Béluga has been inaugurated as the latest supercomputer available to Canadian researchers. Named after the white whales found in the St. Lawrence River that runs through Canada, Béluga is located at the École de technologie supérieure in Montreal, where it began operation earlier this month.
Béluga was deployed by Compute Canada and funded by the Canada Foundation for Innovation, the Government of Québec and the Fonds de recherche du Québec. The preparation for the supercomputer was a collective effort by research teams from McGill University, Université de Montréal, Université Laval and Université de Sherbrooke — all of which participate in Calcul Québec, an umbrella organization supporting advanced research computing in Canada.
“Not only do we provide important computing capacity, but Calcul Québec also helps researchers harness this advanced infrastructure,” said Suzanne Talon, CEO for Calcul Québec. “Our team’s expertise is essential to quality research.”
Designed to tackle a variety of workloads, Béluga is a heterogeneous supercomputer comprised of four principal components: a CPU subsection, a GPU subsection, data storage, and a high-speed interconnect linking the subsystems.
The CPU subsection — benchmarked at 1.35 Linpack petaflops — consists of 700 servers utilizing Intel Skylake processors, a quarter of which have lower RAM for less compute-intensive tasks. The GPU subsection, meanwhile, was measured at 2.278 Linpack petaflops and consists of 172 Intel-based servers utilizing 688 Nvidia Volta GPUs. Béluga has 13 petabytes of disk-based storage for working files and 67 petabytes of tape-based storage for daily backups. It utilizes both a 25-to-100-gigabit/second Ethernet network and a higher-performance InfiniBand network. There are also plans to add an 80-server cloud to Béluga, which will include one petabyte of storage.
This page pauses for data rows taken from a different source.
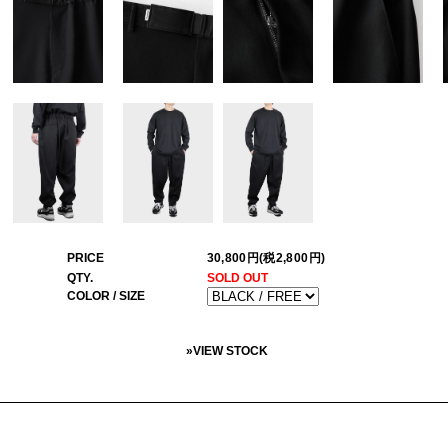
PRICE
30,800円(税2,800円)
QTY.
SOLD OUT
COLOR / SIZE
»
VIEW STOCK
Béluga now ranks as one of the most powerful supercomputing systems in Canada, and its GPU subsection is the most powerful of its type among Compute Canada’s supercomputers. It joins the ranks of Cedar at Simon Fraser University, Arbutus at University of Victoria, Niagara at University of Toronto and Graham at University of Waterloo.
“Our government is proud of its $12.8 million contribution in support of the Béluga project,” said Pierre Fitzgibbon, Minister of Economy and Innovation for the Government of Québec. “Innovation is a key element of flourishing economies and prosperous societies. Through innovation, Québec will be more productive and able to meet the future’s major challenges. Béluga is a state-of-the-art supercomputer and was made available through the exceptional teamwork of our research and teaching institutions. It will become an essential part of advancing research in Quebec.”